» **YOUR GOAL**
Pull out every line below holding the word "Region".

━━ DATA SUPPLIED ━━

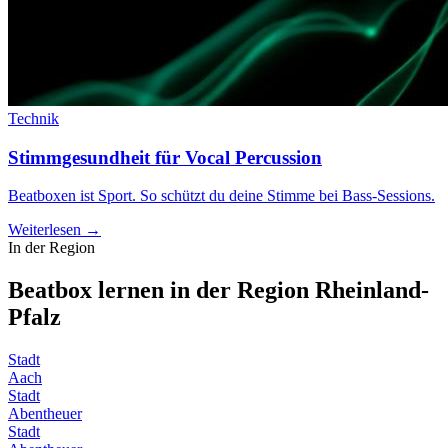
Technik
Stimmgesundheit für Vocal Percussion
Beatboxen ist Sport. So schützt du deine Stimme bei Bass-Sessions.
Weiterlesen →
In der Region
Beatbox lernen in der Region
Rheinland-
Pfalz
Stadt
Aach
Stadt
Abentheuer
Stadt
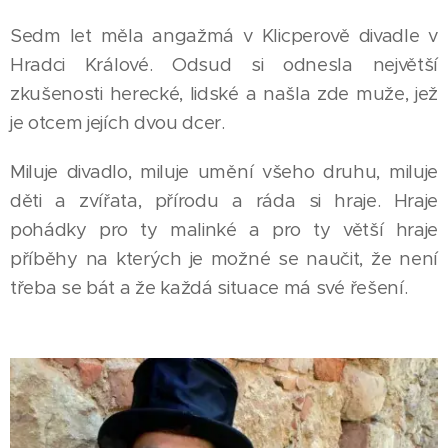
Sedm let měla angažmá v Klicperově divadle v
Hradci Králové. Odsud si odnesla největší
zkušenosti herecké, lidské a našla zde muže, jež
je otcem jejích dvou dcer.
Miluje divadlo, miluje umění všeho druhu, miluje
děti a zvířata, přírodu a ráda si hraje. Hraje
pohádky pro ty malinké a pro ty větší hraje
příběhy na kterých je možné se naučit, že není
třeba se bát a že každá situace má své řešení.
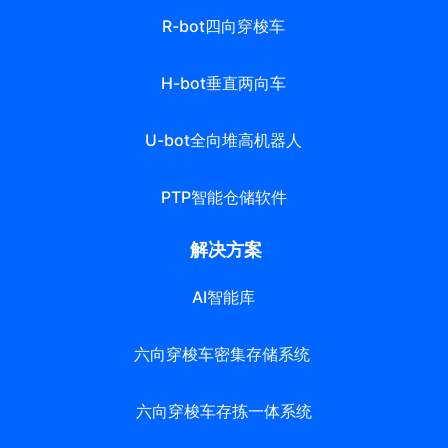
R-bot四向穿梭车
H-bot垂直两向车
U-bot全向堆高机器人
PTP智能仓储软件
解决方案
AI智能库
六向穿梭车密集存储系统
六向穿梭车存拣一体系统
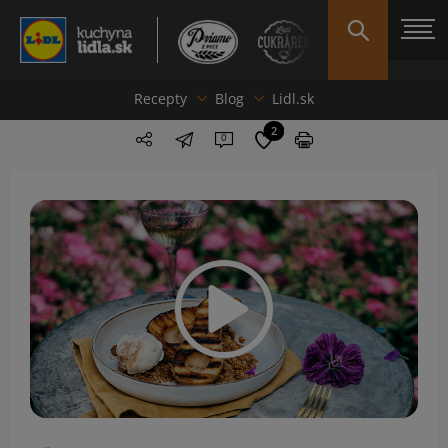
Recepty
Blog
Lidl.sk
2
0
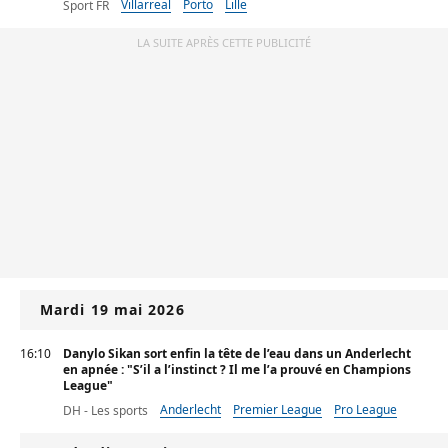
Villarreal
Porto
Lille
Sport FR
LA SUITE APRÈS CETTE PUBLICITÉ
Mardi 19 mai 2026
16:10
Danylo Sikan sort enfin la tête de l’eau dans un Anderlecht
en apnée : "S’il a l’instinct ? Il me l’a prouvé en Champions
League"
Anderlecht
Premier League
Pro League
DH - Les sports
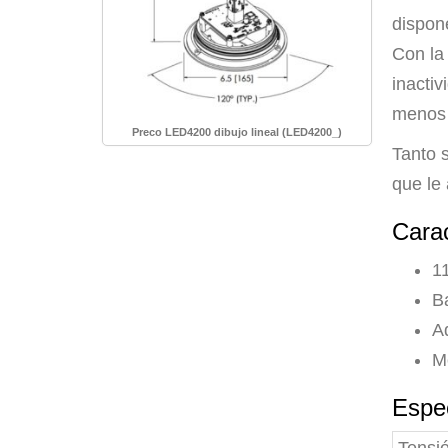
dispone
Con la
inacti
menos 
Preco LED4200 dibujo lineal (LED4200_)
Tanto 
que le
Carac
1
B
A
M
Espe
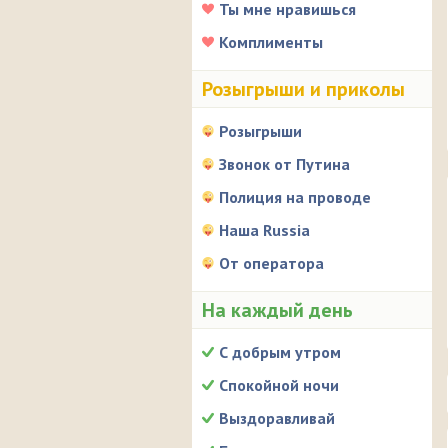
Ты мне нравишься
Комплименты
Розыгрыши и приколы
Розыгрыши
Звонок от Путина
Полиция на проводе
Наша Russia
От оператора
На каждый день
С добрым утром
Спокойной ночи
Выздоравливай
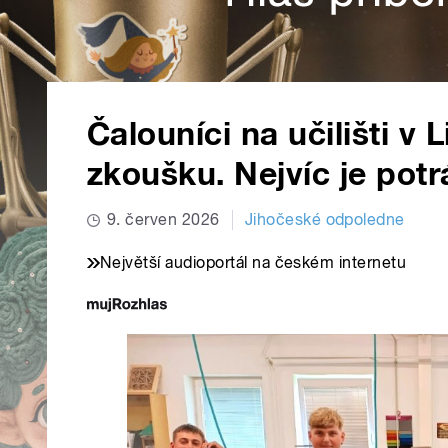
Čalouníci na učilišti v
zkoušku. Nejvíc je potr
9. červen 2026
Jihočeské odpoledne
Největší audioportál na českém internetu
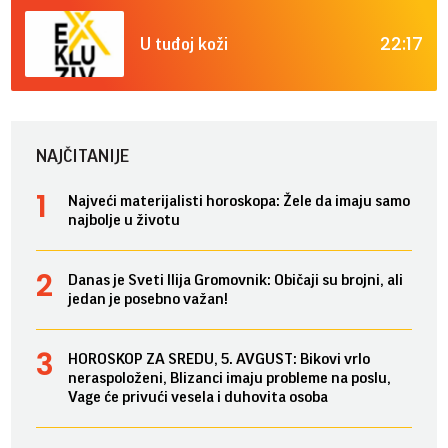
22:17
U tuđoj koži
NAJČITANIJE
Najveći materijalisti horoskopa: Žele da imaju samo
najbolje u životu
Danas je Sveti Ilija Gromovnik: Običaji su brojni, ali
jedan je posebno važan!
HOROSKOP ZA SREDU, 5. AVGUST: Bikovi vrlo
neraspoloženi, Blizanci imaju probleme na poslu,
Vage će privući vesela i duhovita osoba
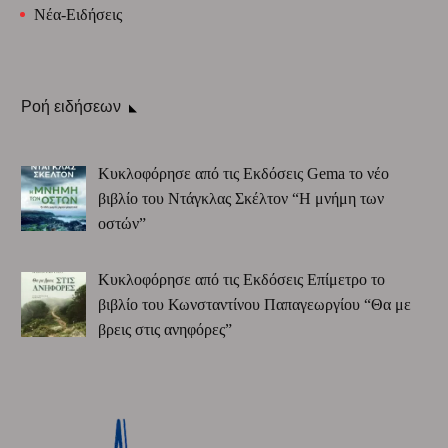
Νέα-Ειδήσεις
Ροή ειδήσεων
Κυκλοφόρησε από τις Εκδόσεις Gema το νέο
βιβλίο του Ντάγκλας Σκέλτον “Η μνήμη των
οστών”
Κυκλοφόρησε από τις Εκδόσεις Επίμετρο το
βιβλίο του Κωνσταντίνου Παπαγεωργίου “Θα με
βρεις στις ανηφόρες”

━━━

» **EXERCISE ANSWER**
In der Region
Beatbox lernen in der Region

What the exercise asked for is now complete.